Endereço IP: é importante que endereços IP eventualmente utilizados em possíveis atividades indevidas possam ser trocados entre entidades, públicas ou privadas, sem a necessidade de ordem judicial, visando a atuação preventiva na mitigação de fraudes cibernéticas. Tais informações seriam tratadas sob sigilo entre as entidades. Guarda de registros de conexão Prazo de guarda (provedor de conexão): o art. 13 determina que o provedor de conexão à internet deve manter os registros de conexão, pelo prazo de um ano, nos termos do regulamento. Considerando que existem leis específicas que determinam prazos prescricionais superiores a um ano, sugere-se a inclusão de hipóteses de prazos de guarda de acordo com a natureza da ação. Exemplo: reparação civil, prazo de 3 anos (art. 205, 3º, CC); reparação consumidor, prazo de 5 anos (art. 27, CDC); organização criminosa, prazo de 5 anos (arts. 15 a 17, Lei nº 12.850/2013). É necessário, ainda, definir que entidades devem manter os registros de conexão nos moldes do art. 13. Por exemplo, um estabelecimento comercial que oferece serviço de wi-fi para seus clientes deve - ou pode - ser considerado provedor de acesso?

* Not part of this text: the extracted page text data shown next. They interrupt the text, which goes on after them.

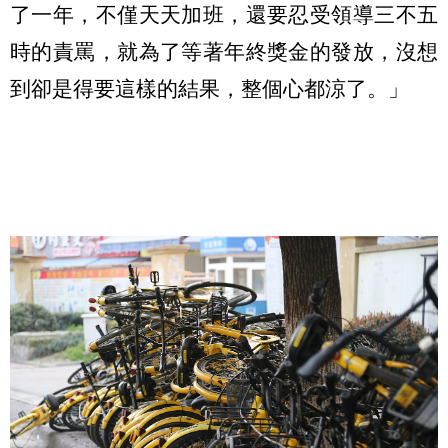
了一年，不僅天天加班，還要忍受領導三不五
時的責罵，就為了等著年終獎金的發放，沒想
到卻是得要這樣的結果，整個心都涼了。」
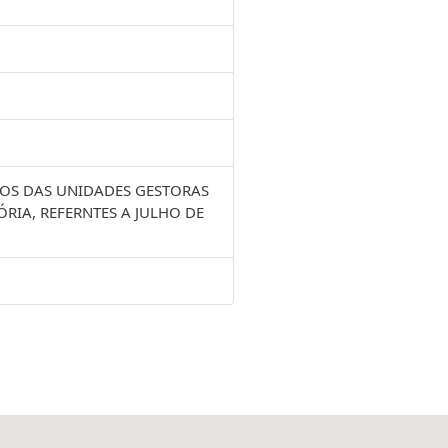
S DAS UNIDADES GESTORAS
IA, REFERNTES A JULHO DE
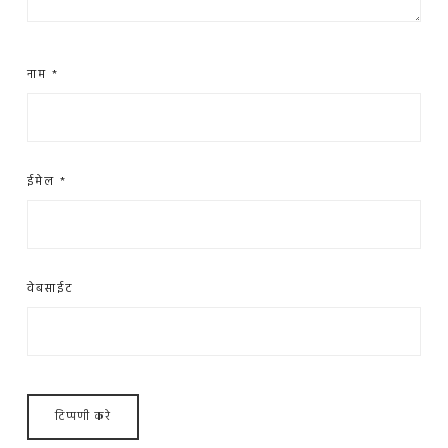
नाम
*
ईमेल
*
वेबसाईट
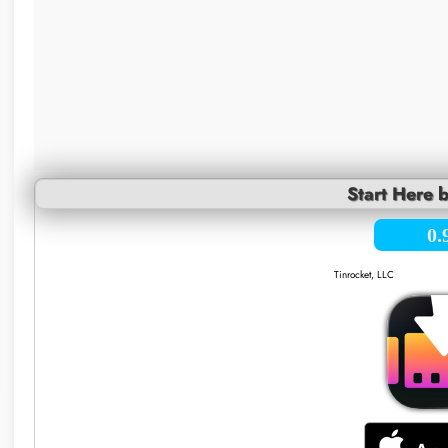
Start Here 
0.
Tinrocket, LLC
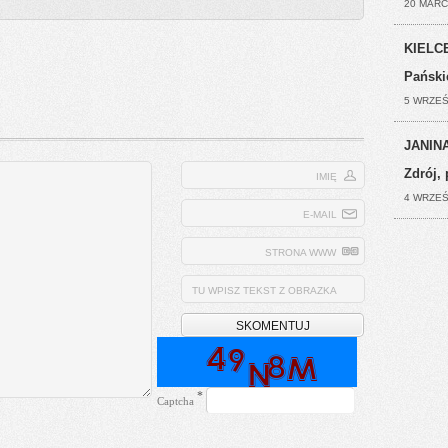
20 MARC
KIELCE
Pański
5 WRZEŚ
JANINA
Zdrój, 
IMIĘ
4 WRZEŚ
E-MAIL
STRONA WWW
TU WPISZ TEKST Z OBRAZKA
*
Captcha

E se este apenas oferece a infraestrutura e uma interface de login, deve reter os registros de acesso a essa interface caso seja ela considerada uma aplicação nos moldes do conceito do art. 5º? Guarda de registros de acesso a aplicações de internet na provisão de aplicações Prazo de guarda (provedor de aplicações): o art. 15 estabelece que o provedor de aplicações constituído na forma de pessoa jurídica e que exerça essa
atividade de forma organizada, profissionalmente e com fins econômicos, deve manter os registros de acesso a aplicações de internet, pelo prazo de seis meses, nos termos do regulamento. Considerando que existem leis específicas que determinam prazos prescricionais superiores a seis meses, sugere-se a inclusão de hipóteses de prazos de guarda de acordo com a natureza da ação. Exemplo: reparação civil, prazo de 3 anos (art. 205, 3º, CC); reparação consumidor, prazo de 5 anos (art. 27, CDC); organização criminosa, prazo de 5 anos (arts. 15 a 17, Lei nº 12.850/2013). Ainda, em razão da possibilidade de utilização pelos cibercriminosos de outras entidades que não sejam pessoas jurídicas, que exerçam essa atividade de forma organizada, profissionalmente e com fins econômicos, na prática de ilícitos, sugerimos que todos os provedores de aplicações se sujeitem ao art. 15. Outros aspectos e considerações Guarda de registro de conexão: o art. 14 estabelece que na provisão de conexão, onerosa ou gratuita, é vedado guardar os registros de acesso a aplicações de internet. Deve ficar claro que tal artigo não veda a possibilidade de entidades públicas e privadas, por questões de segurança, controlarem se e quais aplicações podem ser acessadas por seus colaboradores e servidores. Remoção de conteúdo: os arts. 18 a 22 estabelecem que o provedor de aplicações só deve retirar o conteúdo após ordem judicial específica, exceto cenas de nudez ou de atos sexuais de caráter privado, cuja remoção pode ser
solicitada através de notificação extrajudicial. Sugere-se a inclusão de procedimento para remoção de conteúdo ilegal por notificação extrajudicial. Assim, na hipótese do provedor de aplicações ser notificado sobre a existência de um conteúdo ilícito, deve analisar o caso e, comprovada a ilicitude, deve remover o conteúdo sem a necessidade de ordem judicial. Cabe lembrar que o poder de propagação da internet é enorme e a demora em obter uma ordem judicial pode causar irreparáveis danos à vítima, além de sobrecarregar ainda mais o Poder Judiciário. Além disso, a exigência de ordem judicial vai de encontro às novas medidas alternativas de solução de conflitos. Fiscalização: é preciso definir quem será o responsável por fiscalizar o descumprimento das normas previstas no Marco Civil da Internet. Salvo hipóteses de legislação específica, sugere-se que a fiscalização caberá ao Procon.